Top of Dataset excerpts
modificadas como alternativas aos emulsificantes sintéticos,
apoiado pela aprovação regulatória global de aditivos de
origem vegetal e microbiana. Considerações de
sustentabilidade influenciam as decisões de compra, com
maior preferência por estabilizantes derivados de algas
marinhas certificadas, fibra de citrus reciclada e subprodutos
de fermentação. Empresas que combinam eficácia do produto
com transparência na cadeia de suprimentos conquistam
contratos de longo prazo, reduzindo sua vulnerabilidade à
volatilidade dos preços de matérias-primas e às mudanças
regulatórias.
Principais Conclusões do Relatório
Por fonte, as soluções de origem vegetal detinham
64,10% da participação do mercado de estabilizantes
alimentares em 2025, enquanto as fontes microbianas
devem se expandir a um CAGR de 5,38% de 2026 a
Bottom of Dataset excerpts
Top of Dataset excerpts
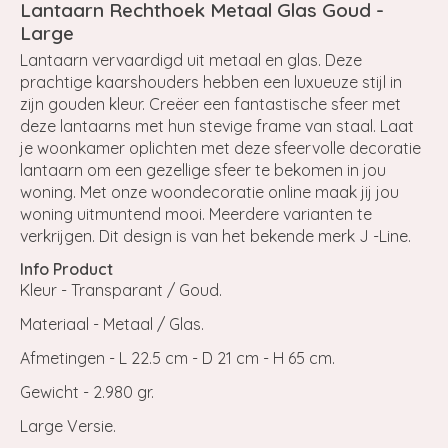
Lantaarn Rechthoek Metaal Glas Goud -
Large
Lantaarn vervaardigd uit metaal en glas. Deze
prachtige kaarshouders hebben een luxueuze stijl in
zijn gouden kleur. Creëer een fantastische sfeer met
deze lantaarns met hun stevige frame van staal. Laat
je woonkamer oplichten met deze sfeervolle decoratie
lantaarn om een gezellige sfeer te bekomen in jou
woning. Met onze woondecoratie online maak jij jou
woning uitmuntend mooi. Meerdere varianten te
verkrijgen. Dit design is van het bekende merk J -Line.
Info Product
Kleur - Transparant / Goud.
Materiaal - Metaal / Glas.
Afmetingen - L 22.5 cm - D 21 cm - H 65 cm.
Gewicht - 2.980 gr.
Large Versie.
Bottom of Dataset excerpts
About this task:
Copy out only the lines of the records above from the one with "modificadas como alternativas" through the one with "de fermentação. Empresas", exactly as they stand, both included.

Solution for this task:
modificadas como alternativas aos emulsificantes sintéticos,
apoiado pela aprovação regulatória global de aditivos de
origem vegetal e microbiana. Considerações de
sustentabilidade influenciam as decisões de compra, com
maior preferência por estabilizantes derivados de algas
marinhas certificadas, fibra de citrus reciclada e subprodutos
de fermentação. Empresas que combinam eficácia do produto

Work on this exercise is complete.